Many fights in the city are all about space, and that's exactly what's happening on New York streets. With the surge in bike lanes and Citi Bike stations, parking spots are scarcer than ever. But just how much space are cyclists taking away from drivers? Our Michael Scotto has the answer in Part One of his new series, "No Parking Anytime."
For 13 years, Ben Bowman has taken part in a ritual all too familiar to city car owners who park on the street. Twice a week, he moves his Jeep from one side of West 68th St. to the other to make way for street cleaners.
With space at a premium, things can get ugly, such as the time another driver snuck into a spot Bowman had been waiting to take.
"I went to my truck and pulled out my tire iron and stood by his door, and I said 'You can have this spot, but you're taking a beating when you get out,'" Bowman said.
Drivers say tensions and the time it takes to find a space have been increasing since the city began eliminating parking spaces to install Citi Bike stations and dedicated bike lanes.
In Manhattan alone, the city has eliminated at least 2,330 parking spaces south of 125th St. to accommodate bike lanes and bike-sharing stations, according to city records obtained by NY1 nine months after
filing a request under the Freedom of Information Law.

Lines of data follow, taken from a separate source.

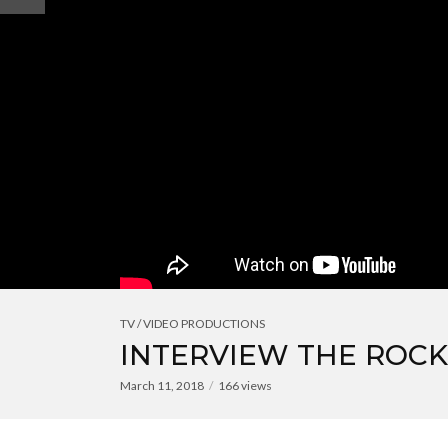
TV / VIDEO PRODUCTIONS
INTERVIEW THE ROC
March 11, 2018
166 views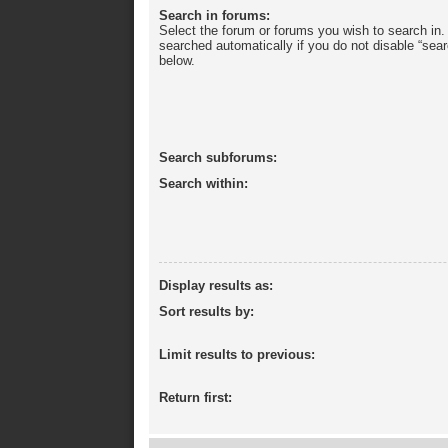
Search in forums:
Select the forum or forums you wish to search in
searched automatically if you do not disable “sea
below.
Search subforums:
Search within:
Display results as:
Sort results by:
Limit results to previous:
Return first: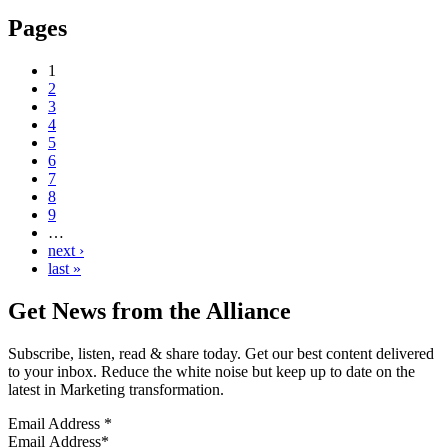
Pages
1
2
3
4
5
6
7
8
9
…
next ›
last »
Get News from the Alliance
Subscribe, listen, read & share today. Get our best content delivered
to your inbox. Reduce the white noise but keep up to date on the
latest in Marketing transformation.
Email Address
*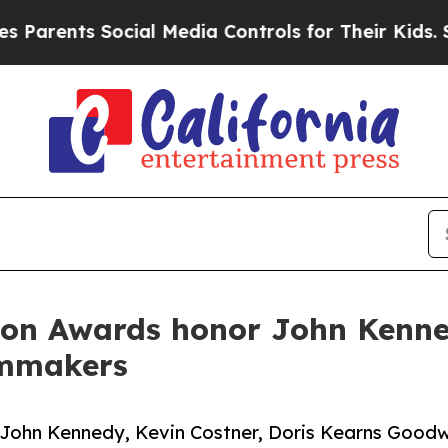
ts Social Media Controls for Their Kids. Should 
ion Awards honor John Kenne
lmmakers
 John Kennedy, Kevin Costner, Doris Kearns Goodw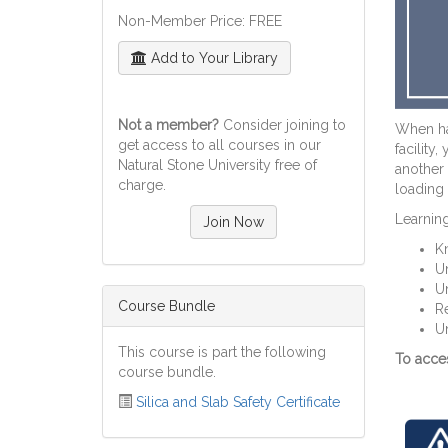
Non-Member Price: FREE
Add to Your Library
Not a member?
Consider joining to
When han
get access to all courses in our
facility
Natural Stone University free of
another 
charge.
loading 
Learning
Join Now
Kn
Un
Un
Course Bundle
R
Un
This course is part the following
To acces
course bundle.
Silica and Slab Safety Certificate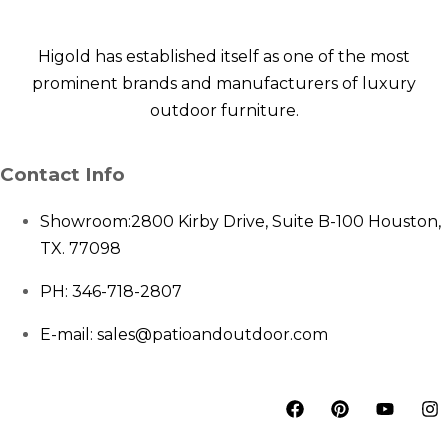
Higold has established itself as one of the most
prominent brands and manufacturers of luxury
outdoor furniture.
Contact Info
Showroom:
2800 Kirby Drive, Suite B-100 Houston,
TX. 77098
PH: 346-718-2807
E-mail: sales@patioandoutdoor.com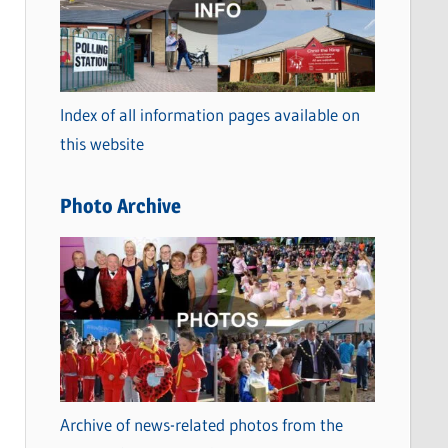
t
e
g
o
Index of all information pages available on
r
this website
i
e
Photo Archive
s
Archive of news-related photos from the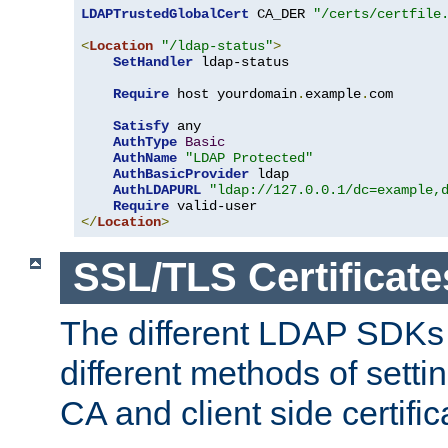
LDAPTrustedGlobalCert
 CA_DER 
"/certs/certfile
<
Location
"/ldap-status"
>
SetHandler
 ldap-status

Require
 host yourdomain
.
example
.
com

Satisfy
 any

AuthType
Basic
AuthName
"LDAP Protected"
AuthBasicProvider
 ldap

AuthLDAPURL
"ldap://127.0.0.1/dc=example,
Require
</
Location
>
SSL/TLS Certificate
The different LDAP SDKs
different methods of setti
CA and client side certific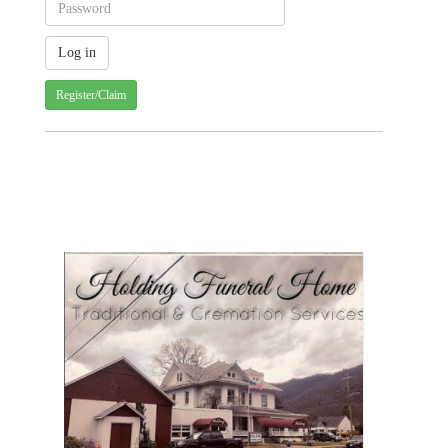
Register/Claim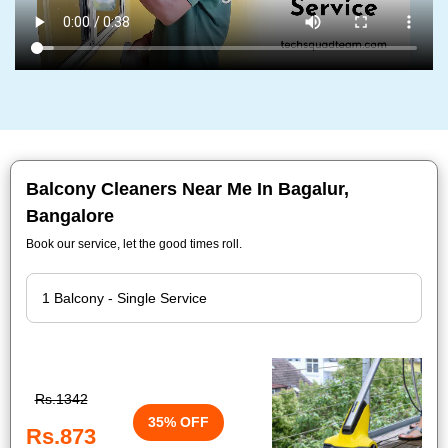
Balcony Cleaners Near Me In Bagalur,
Bangalore
Book our service, let the good times roll.
Rs.1342
35% OFF
Rs.873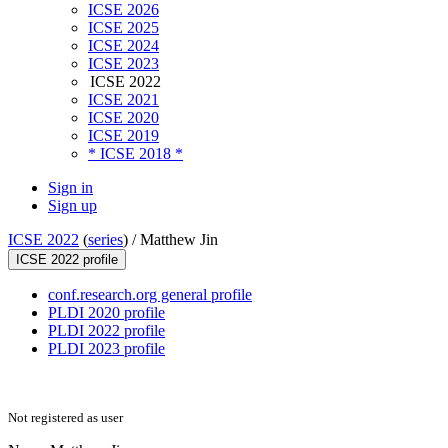
ICSE 2026
ICSE 2025
ICSE 2024
ICSE 2023
ICSE 2022
ICSE 2021
ICSE 2020
ICSE 2019
* ICSE 2018 *
Sign in
Sign up
ICSE 2022
(
series
) /
Matthew Jin
ICSE 2022 profile
conf.research.org general profile
PLDI 2020 profile
PLDI 2022 profile
PLDI 2023 profile
Not registered as user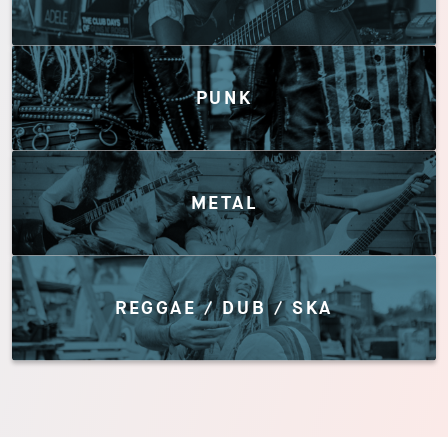
PUNK
METAL
REGGAE / DUB / SKA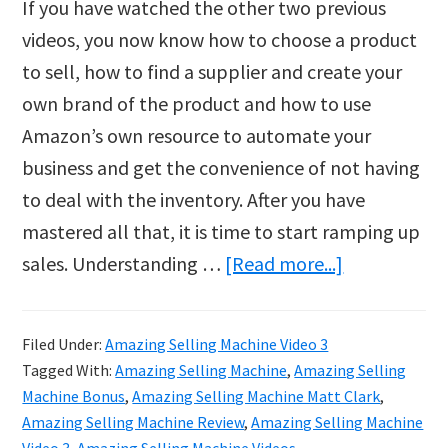
If you have watched the other two previous
videos, you now know how to choose a product
to sell, how to find a supplier and create your
own brand of the product and how to use
Amazon’s own resource to automate your
business and get the convenience of not having
to deal with the inventory. After you have
mastered all that, it is time to start ramping up
about
sales. Understanding …
[Read more...]
The
Brand
Filed Under:
Amazing Selling Machine Video 3
New
Tagged With:
Amazing Selling Machine
,
Amazing Selling
Way
Machine Bonus
,
Amazing Selling Machine Matt Clark
,
to
Amazing Selling Machine Review
,
Amazing Selling Machine
Video 3
,
Amazing Selling Machine Videos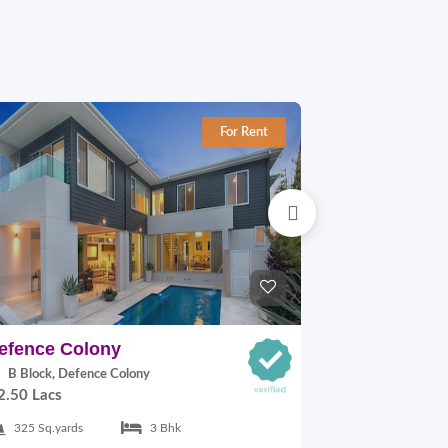
For Rent
efence Colony
Defence Co
B Block, Defence Colony
A Block, Def
2.50 Lacs
1.10 Lacs
325 Sq.yards
3 Bhk
217 Sq.yards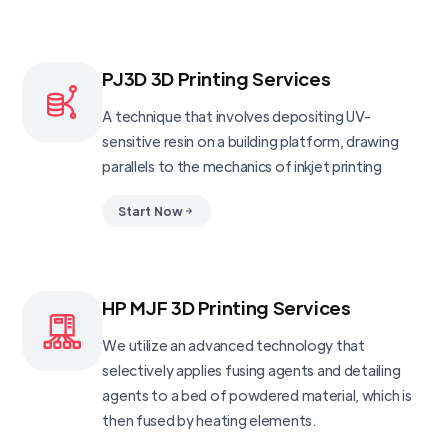
PJ3D 3D Printing Services
A technique that involves depositing UV-
sensitive resin on a building platform, drawing
parallels to the mechanics of inkjet printing
Start Now
HP MJF 3D Printing Services
We utilize an advanced technology that
selectively applies fusing agents and detailing
agents to a bed of powdered material, which is
then fused by heating elements.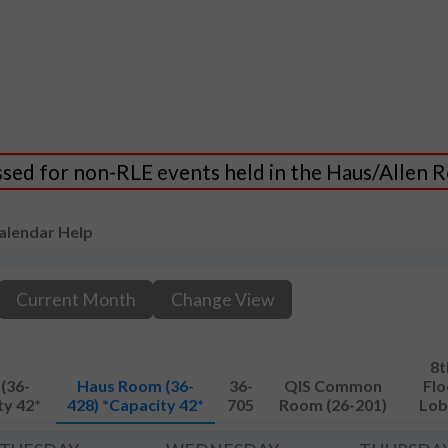
essed for non-RLE events held in the Haus/Allen
alendar Help
Current Month
Change View
8t
(36-
Haus Room (36-
36-
QIS Common
Flo
ty 42*
428) *Capacity 42*
705
Room (26-201)
Lob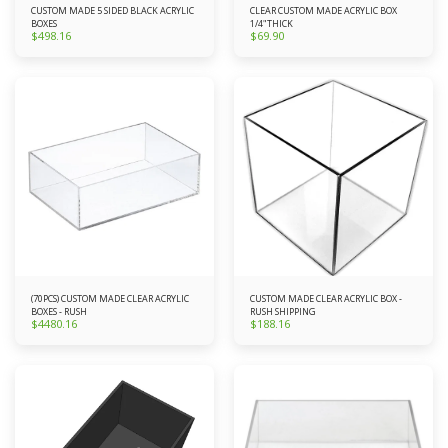
CUSTOM MADE 5 SIDED BLACK ACRYLIC
CLEAR CUSTOM MADE ACRYLIC BOX
BOXES
1/4"THICK
$
498.16
$
69.90
(70PCS) CUSTOM MADE CLEAR ACRYLIC
CUSTOM MADE CLEAR ACRYLIC BOX -
BOXES - RUSH
RUSH SHIPPING
$
4480.16
$
188.16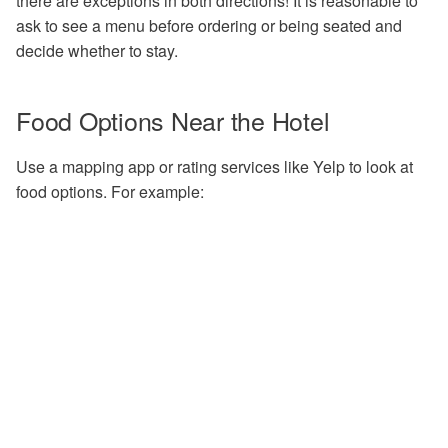
there are exceptions in both directions! It is reasonable to
Options
1.6 - Remove jobs from the
Troubleshooting
ask to see a menu before ordering or being seated and
queue
Exercises
decide whether to stay.
2.2 - Finding Containers
Bonus Exercise 1.7 - Expl
DAGMan Exercises
condor_q
2.3 - Apptainer Examples
Food Options Near the Hotel
Bonus Exercise 1.8 - Expl
2.4 - Apptainer Definition
Use a mapping app or rating services like Yelp to look at
condor_status
Files
food options. For example:
2.5 - Example of Manual
Installation
3.1 - Build Your Own Dock
Container
4.1 - Build an HTC-Friendl
Executable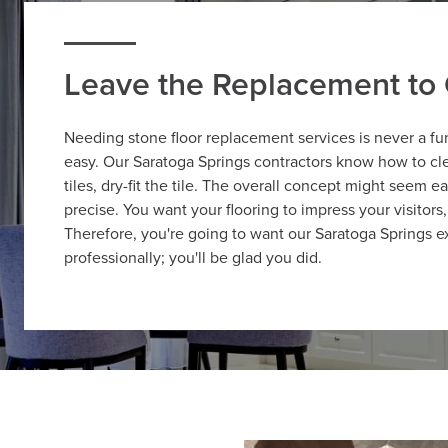
Leave the Replacement to 
Needing stone floor replacement services is never a fu
easy. Our Saratoga Springs contractors know how to cle
tiles, dry-fit the tile. The overall concept might seem e
precise. You want your flooring to impress your visitors,
Therefore, you're going to want our Saratoga Springs ex
professionally; you'll be glad you did.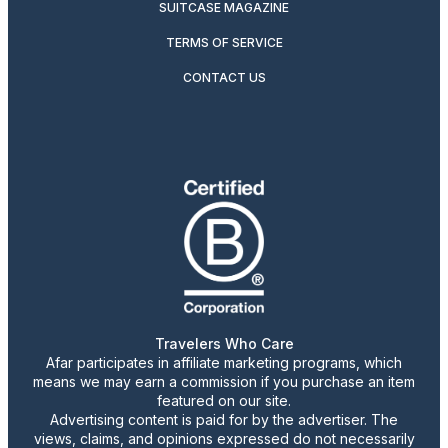
SUITCASE MAGAZINE
TERMS OF SERVICE
CONTACT US
Travelers Who Care
Afar participates in affiliate marketing programs, which
means we may earn a commission if you purchase an item
featured on our site.
Advertising content is paid for by the advertiser. The
views, claims, and opinions expressed do not necessarily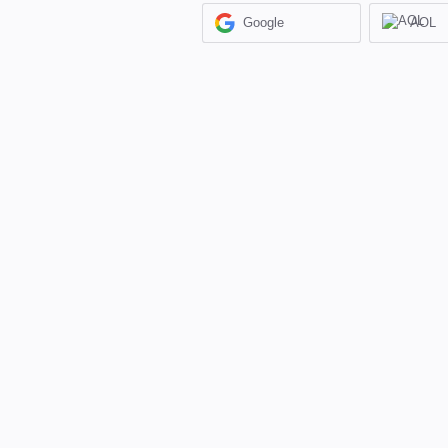
Google
AOL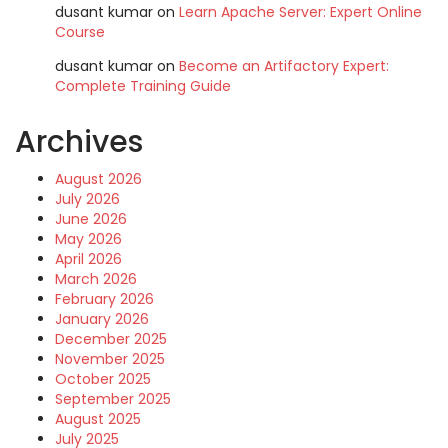
dusant kumar
on
Learn Apache Server: Expert Online
Course
dusant kumar
on
Become an Artifactory Expert:
Complete Training Guide
Archives
August 2026
July 2026
June 2026
May 2026
April 2026
March 2026
February 2026
January 2026
December 2025
November 2025
October 2025
September 2025
August 2025
July 2025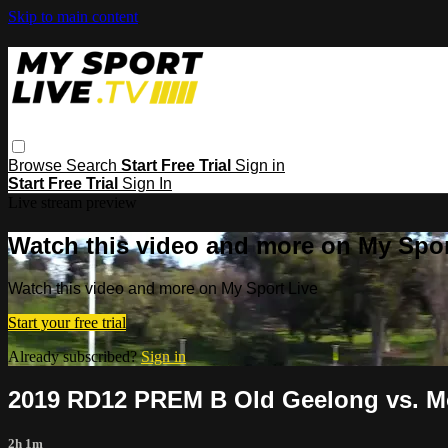
Skip to main content
Browse
Search
Start Free Trial
Sign in
Start Free Trial
Sign In
Live stream preview
Watch this video and more on My Spor
Watch this video and more on My Sport Live
Start your free trial
Already subscribed?
Sign in
2019 RD12 PREM B Old Geelong vs. M
2h 1m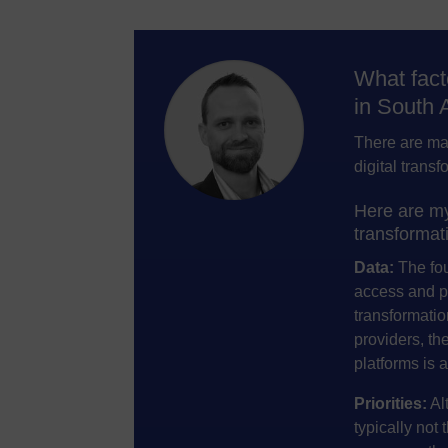
What fact
in South 
There are man
digital transf
Here are my 
transformati
Data:
The foun
access and pe
transformation
providers, th
platforms is 
Priorities:
Alt
typically not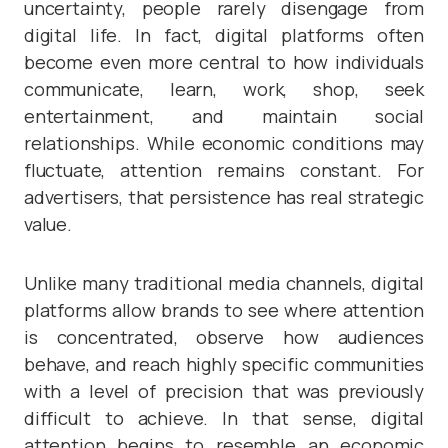
uncertainty, people rarely disengage from
digital life. In fact, digital platforms often
become even more central to how individuals
communicate, learn, work, shop, seek
entertainment, and maintain social
relationships. While economic conditions may
fluctuate, attention remains constant. For
advertisers, that persistence has real strategic
value.
Unlike many traditional media channels, digital
platforms allow brands to see where attention
is concentrated, observe how audiences
behave, and reach highly specific communities
with a level of precision that was previously
difficult to achieve. In that sense, digital
attention begins to resemble an economic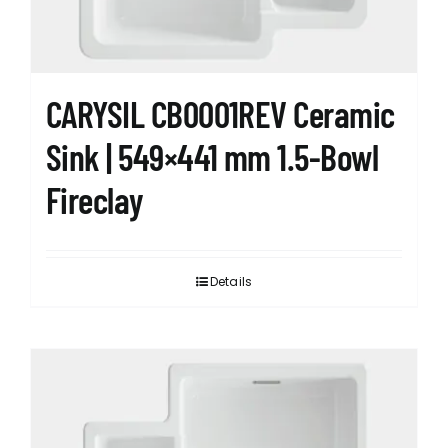
CARYSIL CB0001REV Ceramic
Sink | 549×441 mm 1.5-Bowl
Fireclay
Details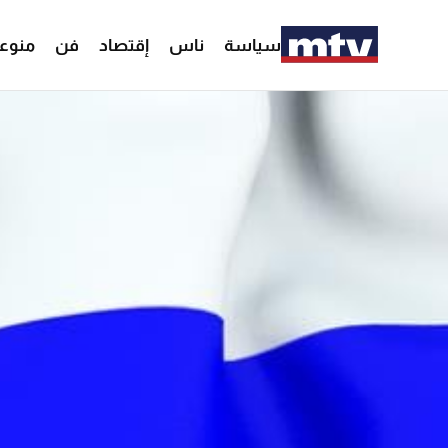
وعات
فن
إقتصاد
ناس
سياسة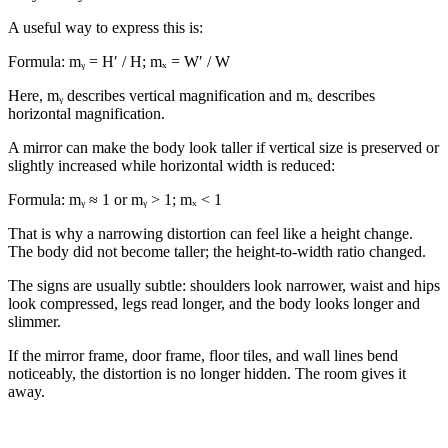
A useful way to express this is:
Formula:
mᵧ = H′ / H; mₓ = W′ / W
Here, mᵧ describes vertical magnification and mₓ describes
horizontal magnification.
A mirror can make the body look taller if vertical size is preserved or
slightly increased while horizontal width is reduced:
Formula:
mᵧ ≈ 1 or mᵧ > 1; mₓ < 1
That is why a narrowing distortion can feel like a height change.
The body did not become taller; the height-to-width ratio changed.
The signs are usually subtle: shoulders look narrower, waist and hips
look compressed, legs read longer, and the body looks longer and
slimmer.
If the mirror frame, door frame, floor tiles, and wall lines bend
noticeably, the distortion is no longer hidden. The room gives it
away.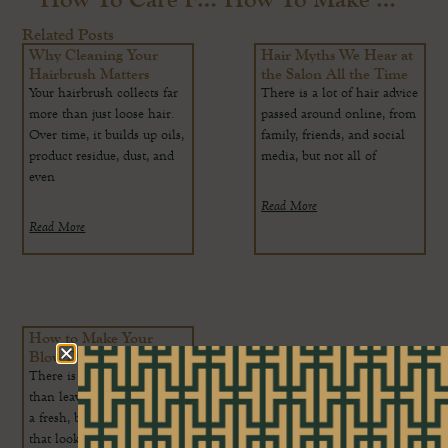
Related Posts
Why Cleaning Your
Hair Myths We Hear at
Hairbrush Matters
the Salon All the Time
Your hairbrush collects far
There is a lot of hair advice
more than just loose hair.
passed around online, from
Over time, it builds up oils,
family, friends, and social
product residue, dust, and
media, but not all of
even
Read More
Read More
How to Make Your
Blow-Dry Last Longer
There is nothing better
than leaving the salon with
a fresh, bouncy blow-dry
that looks smooth, glossy,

Gone, for example, are 340 spots along 1st Ave, 300 spots along 2nd Ave., and 140 on Columbus Ave. just for bike lanes.
Car owners aren't alone in suffering. The growth of bike lanes has made delivery work even more challenging.
Delivery drivers routinely have to double park - in some cases, in the middle of busy avenues - because of protected bike lanes. Some are getting more parking tickets as a result.
"It's a nightmare," said Michael Myers, who delivers packages.
Officials say that with the population growing, it's essential to get people out of cars and onto bikes. The city's transportation commissioner, Polly Trottenberg, says cars still rule the streets.
"We dedicate about 95 percent of (the streets) to automobiles," Trottenberg said, "and actually only about 5 percent to buses and cycles. And yet buses and cycles are the way we are going to carry the most people."
That's little solace to middle class residents like Valerie Perez who need a car for work and can't afford garage space. The Upper East Side resident walks with a cane and has parked in the East 80s since 1970.
The lack of parking is "worse than ever. It's been worse since they put the bike lanes in," she said.
Bicycling advocates say residents with cars need to get used to sharing the streets.
"That's a hard fact of living in the city," said Paul Steely White of Transportation Alternatives. "It's a hindrance to expect that's it your constitutional right to park for free on every street in New York City. That can't happen."
And that free street parking is only going to get harder to find.
One Citi Bike station on Columbus Ave. extends an entire block. It holds more than 65 bikes, but at the expense of about nine parking spots.
More of these stations are planned, as are more protected bike lanes — not only in Manhattan but more and more in the other boroughs as well.
Last year, the city added a record 18 miles of them.
The loss of street parking is one reason garage costs are soaring — in some areas, to well more than a $1,000 a month.